Оливье поставил пустую корзиночку из-под круассанов обратно на стол:

– О чем это вы?

– О зиме, конечно, – ответила Рейн-Мари. – О первом снеге.

– А вы о чем? – спросил Арман.

– О Рут, – ответил Оливье, показывая в окно на приближающуюся к бистро пожилую женщину с тростью и уткой. Старую, холодную, злую.

Она вошла и оглядела помещение.

– Да, – сказал Оливье. – Правильные покрышки решат эту проблему.

– Пидор, – пробормотала Рут, ковыляя к ним.

– Карга, – пробормотал Оливье.

Втроем они наблюдали за старой поэтессой, которая заняла привычное место у огня. Она открыла сосновый ящик для одеял, используемый как кофейный столик, и извлекла оттуда несколько газет.

– Рут помогает мне разобраться со старыми газетами, которые мы нашли в стенах, когда делали ремонт, – сказал Оливье. – Вы же помните?
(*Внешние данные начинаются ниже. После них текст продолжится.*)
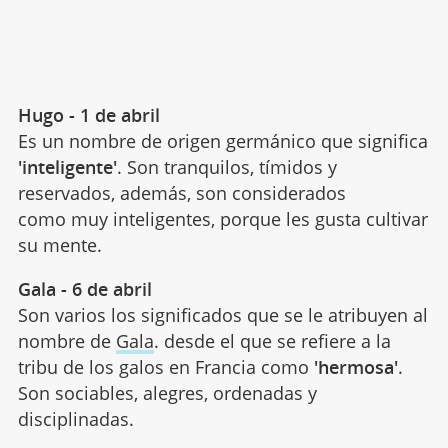
Hugo - 1 de abril
Es un nombre de origen germánico que significa
'inteligente'
. Son tranquilos, tímidos y
reservados, además, son considerados
como muy inteligentes, porque les gusta cultivar
su mente.
Gala - 6 de abril
Son varios los significados que se le atribuyen al
nombre de
Gala
. desde el que se refiere a la
tribu de los galos en Francia como
'hermosa'
.
Son sociables, alegres, ordenadas y
disciplinadas.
Арман кивнул. Оливье и его партнер Габри много лет назад превратили заброшенный магазин хозяйственных товаров в бистро, а когда меняли проводку и трубы, то вскрыли стены и нашли там много чего. Мумифицированных белок, одежду. Но главным образом – бумагу. Газеты, журналы, объявления, каталоги – их использовали для утепления, будто слово может удержать зиму на расстоянии.

Много горячих слов произносилось за квебекскую зиму, но ни одно не смогло остановить снег.

В хаосе ремонта газеты просто засунули в ящик для одеял и забыли о них. Много лет этот ящик простоял перед камином закрытый. Бессчетное количество чашек café au lait, бокалов вина, тарелок с местным сыром и паштетом, багетов и, наконец, ног посетителей ставилось на его поверхность, пока несколько месяцев назад газеты вновь не были обнаружены.